The Committee notes the comments of 10 August 2006 by the International Confederation of Free Trade Unions (ICFTU) referring, inter alia, to the risk for abuse of the right to strike, cases of assault and of violence used against strikers, harassment and intimidation of members of a magistrates’ association and a journalists’ union. The Committee notes the communication of the Government (received during the Committee’s session) which replies to the ICFTU’s comments. The Committee will examine the ICFTU’s comments and the Government’s reply at its next session.

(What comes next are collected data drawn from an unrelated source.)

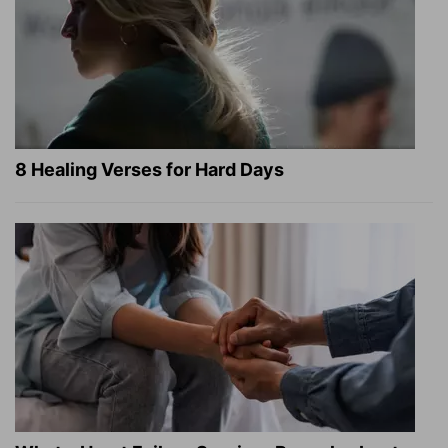
8 Healing Verses for Hard Days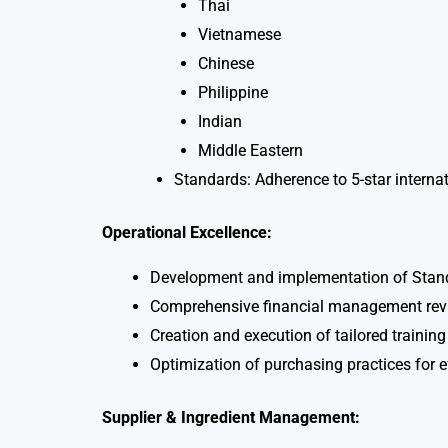
Thai
Vietnamese
Chinese
Philippine
Indian
Middle Eastern
Standards: Adherence to 5-star interna
Operational Excellence:
Development and implementation of Stand
Comprehensive financial management revie
Creation and execution of tailored trainin
Optimization of purchasing practices for e
Supplier & Ingredient Management: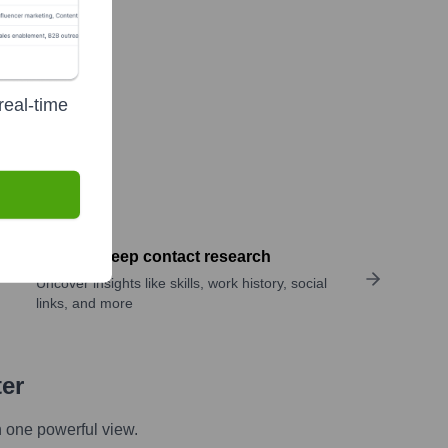
real-time
Perform deep contact research
Uncover insights like skills, work history, social
links, and more
ter
n one powerful view.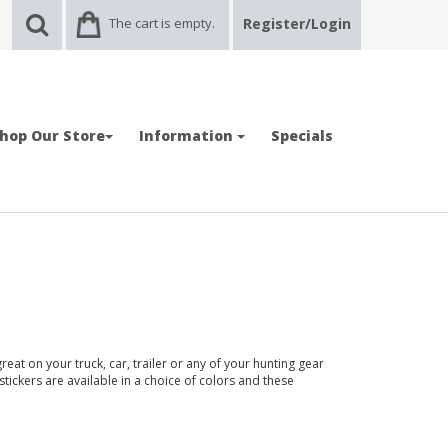
The cart is empty.
Register/Login
hop Our Store
Information
Specials
reat on your truck, car, trailer or any of your hunting gear
stickers are available in a choice of colors and these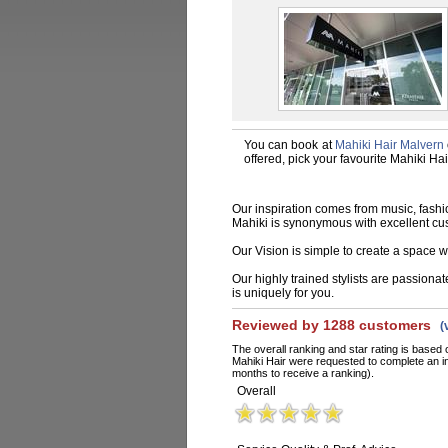
You can book at
Mahiki Hair Malvern
offered, pick your favourite Mahiki Ha
Our inspiration comes from music, fashio
Mahiki is synonymous with excellent cu
Our Vision is simple to create a space wh
Our highly trained stylists are passiona
is uniquely for you.
Reviewed by 1288 customers
(
The overall ranking and star rating is based 
Mahiki Hair were requested to complete an i
months to receive a ranking).
Overall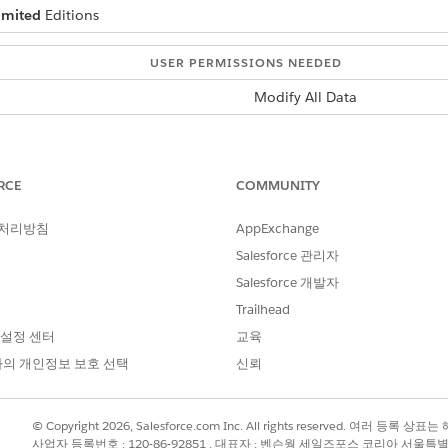
imited
Editions
USER PERMISSIONS NEEDED
Modify All Data
ality exists in a custom metadata type called
Trigger Sett
tom Apex logic.
RCE
COMMUNITY
ngs are enabled by default except for the
Send Marketing 
cations to event attendees, you can pair this setting with
 처리방침
AppExchange
Salesforce 관리자
 of the other trigger settings unless there’s a specific reaso
Salesforce 개발자
Trailhead
loud triggers, and to create your own triggers, complete the
 설정 센터
교육
loud triggers.
의 개인정보 보호 선택
신뢰
Find box, enter
, and then select
Trigger S
Custom Metadata Types
that you want to edit and update, click
Edit
.
© Copyright 2026, Salesforce.com Inc. All rights reserved. 여러 등
사업자 등록번호 : 120-86-92851 , 대표자 : 벤슨웡 세일즈포스 코리아 서울특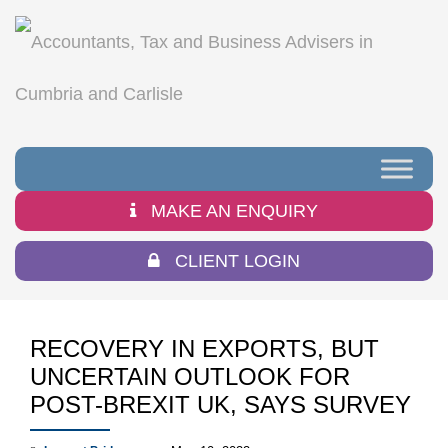
MAKE AN ENQUIRY
CLIENT LOGIN
RECOVERY IN EXPORTS, BUT
UNCERTAIN OUTLOOK FOR
POST-BREXIT UK, SAYS SURVEY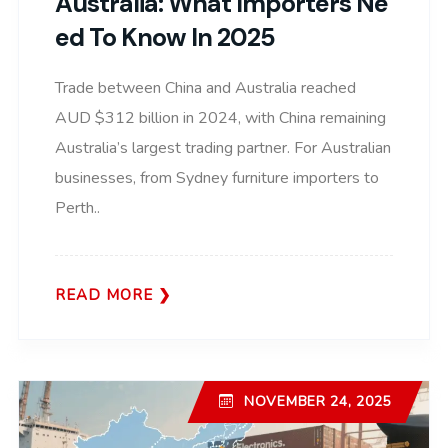
Australia: What Importers Ne
Ed To Know In 2025
Trade between China and Australia reached
AUD $312 billion in 2024, with China remaining
Australia’s largest trading partner. For Australian
businesses, from Sydney furniture importers to
Perth..
READ MORE
NOVEMBER 24, 2025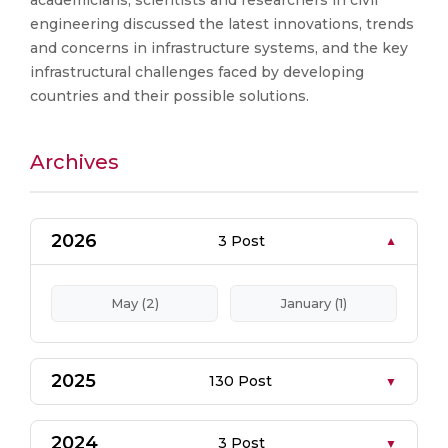
academicians, scientists and researchers in civil
engineering discussed the latest innovations, trends
and concerns in infrastructure systems, and the key
infrastructural challenges faced by developing
countries and their possible solutions.
Archives
2026
3 Post
May (2)
January (1)
2025
130 Post
2024
3 Post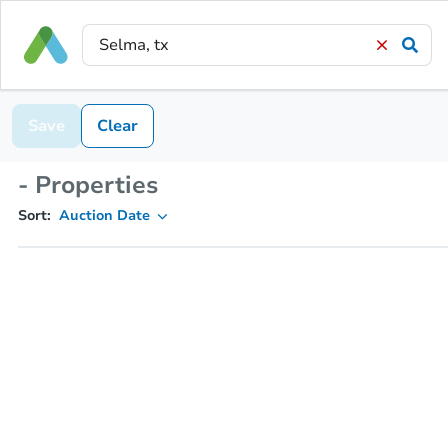
Save
Clear
- Properties
Sort:
Auction Date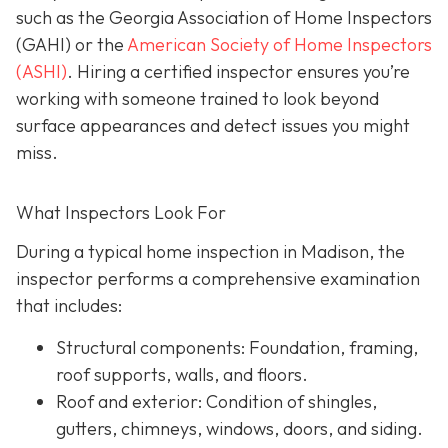
such as the Georgia Association of Home Inspectors
(GAHI) or the
American Society of Home Inspectors
(ASHI)
. Hiring a certified inspector ensures you’re
working with someone trained to look beyond
surface a
ppearances and detect issues you might
miss.
What Inspectors Look For
During a typical home inspection in Madison, the
inspector performs a comprehensive examination
that includes:
Structural components:
Foundation, framing,
roof supports, walls, and floors.
Roof and exterior:
Condition of shingles,
gutters, chimneys, windows, doors, and siding.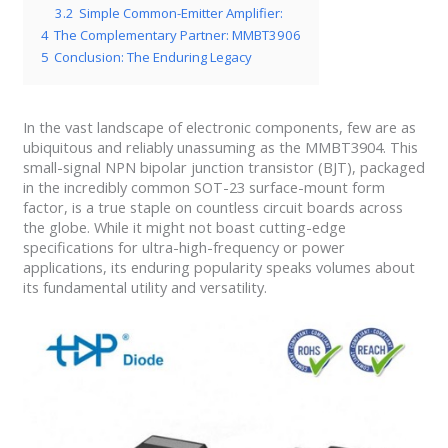
3.2
Simple Common-Emitter Amplifier:
4
The Complementary Partner: MMBT3906
5
Conclusion: The Enduring Legacy
In the vast landscape of electronic components, few are as
ubiquitous and reliably unassuming as the MMBT3904. This
small-signal NPN bipolar junction transistor (BJT), packaged
in the incredibly common SOT-23 surface-mount form
factor, is a true staple on countless circuit boards across
the globe. While it might not boast cutting-edge
specifications for ultra-high-frequency or power
applications, its enduring popularity speaks volumes about
its fundamental utility and versatility.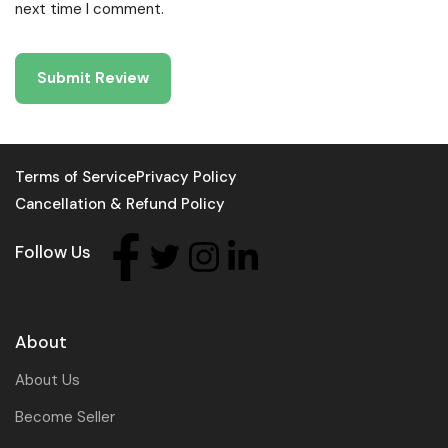
next time I comment.
Terms of Service
Privacy Policy
Cancellation & Refund Policy
Follow Us
About
About Us
Become Seller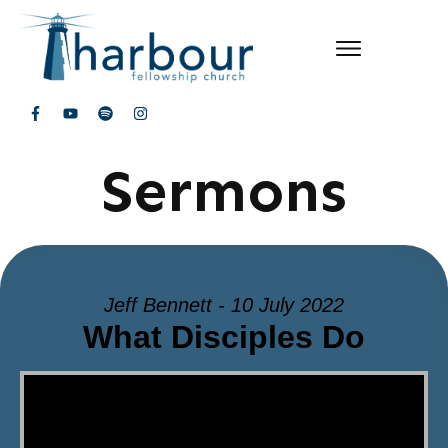
Sermons
Jeff Bennett - 10 July 2022
What Disciples Do
Video Player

Article 2 of the Convention. Right of workers, without distinction whatsoever, to establish and join organizations of their own choosing. The Committee notes that the Government’s report does not reply to the Committee’s previous comments concerning the determination, in section 242 of the Labour Code, of 16 years as the minimum age for joining a trade union, unless the father or guardian expresses opposition. The Committee reminds the Government that the minimum age for joining a trade union should be the same as the age for admission to employment, and that there should be no requirement for parental authorization. It again asks the Government to take the necessary steps to have section 242 amended accordingly.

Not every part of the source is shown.